How do you secure access and control of people who gain access? Surely, with username and password. But also, credentials can act as identification as well as a safeguard, so to speak.

But the truth is, passwords do not provide good protection. They can be stolen and compromised relatively easily. Excellent passwords that are extremely difficult to guess can be much harder to crack, but they can still be stolen.

Attack methods have become increasingly more developed. Once attackers have penetrated, they move freely through the network, capturing credentials, building backdoors, and gaining continued constant access to valuable data while spreading malware.

Multi-factor authentication

With the escalation of cyber-attacks in recent years, more attention is being paid to network security. Cyber security has moved up from IT to GL as an area of responsibility. However, moving beyond basic authentication is not yet a reality for many enterprises, and Single Sign-On (SSO) is far from universal.

Proof of this is the seemingly endless list of password-based security breaches we find on the Internet every day. While many organizations are trying to mitigate the risks associated with passwords by adopting two-factor authentication (2FA) or multi-factor authentication (MFA). This promises a significant improvement in security, and that is correct, but there are differences.

Securing with a text message via SMS or email with a six-digit verification code, for example, poses a risk if a malicious user already has access to an employee’s email or phone number.

More advanced MFA frameworks cannot guarantee 100% security because device biometrics cannot truly prove a user’s identity. And if MFA doesn’t work or a person can’t perform multi-factor authentication for some reason, there are fallback options like a one-time text code (one-time password) that provides another avenue of attack.

So how can an organization address the current security issues and achieve rock-solid security using the zero-trust framework?

Better protected by focusing on digital identities

What is clear is that the Zero Trust framework is based on the idea that you are constantly checking and consistently verifying. In the identity space, Zero Trust includes things like verifying a person’s physical location, device ID or valid certificates when logging in. This can detect when logins are made from a different IP address or at an unusual time. Things like this signal that something may be wrong, and the company can deny access until the security team can take a closer look.

Something like this is basically multi-factor authentication too, but it’s taken a step further. Context-aware and adaptive, and most importantly, user-friendly! The checks run in the background without the user noticing and without having to navigate through additional factors.

Achieving Zero Trust requires numerous tools, technologies, and processes, and after all, you have to start somewhere. Most importantly, it requires a shift in thinking about security. When companies get the identity component right, they suddenly take a big step closer to achieving their goal.

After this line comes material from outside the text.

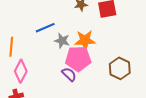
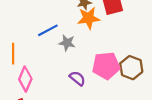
orange star: (85, 40) -> (89, 18), moved
pink pentagon: (78, 59) -> (106, 66), moved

Digital identity is central to Zero Trust

Here’s how IAM fits into the Zero Trust concept

In a network, knowing exactly who is doing what and why is essential to maintaining security. To do that, it’s just not enough to have a good firewall and trust every actor once he or she is in. This is why IAM is fundamental to successfully implementing a Zero Trust architecture.

It means that even authorized users must verify themselves (over and over again) when they move from one segment of the network to another, for example, or when they want to perform actions or view data that is subject to a higher level of security.

But isn’t that far too cumbersome? That’s exactly the crux of the question. In terms of security, the answer is clear: whether it’s inconvenient for users is irrelevant. But the reality is different. If it is too cumbersome, the users find detours or the whole system fails. Experience from hundreds of projects clearly shows that usability is not nice-to-have. It is not an enthusiasm factor, but a basic requirement. And this is not possible without IAM.

The community has widely accepted the Zero Trust philosophy, although, there is no comprehensive understanding of how to move from concept to reality. Nor are there universal standards for implementation. What is undisputed, however, is how important IAM is to Zero Trust implementation, as it is often the first step in an effective Zero Trust roadmap that is also accepted by users.

Where are enterprises at with implementation?

To measure how well organizations are doing in Zero Trust implementation, CRA Business Intelligence surveyed 300 IT and security decision-makers in January and February of 2022. The results of this survey showed, that once an organization has adopted the Zero Trust model, which focuses on giving individuals as few privileges as possible to do their jobs (least privilege principle), the risk of data breaches decreases.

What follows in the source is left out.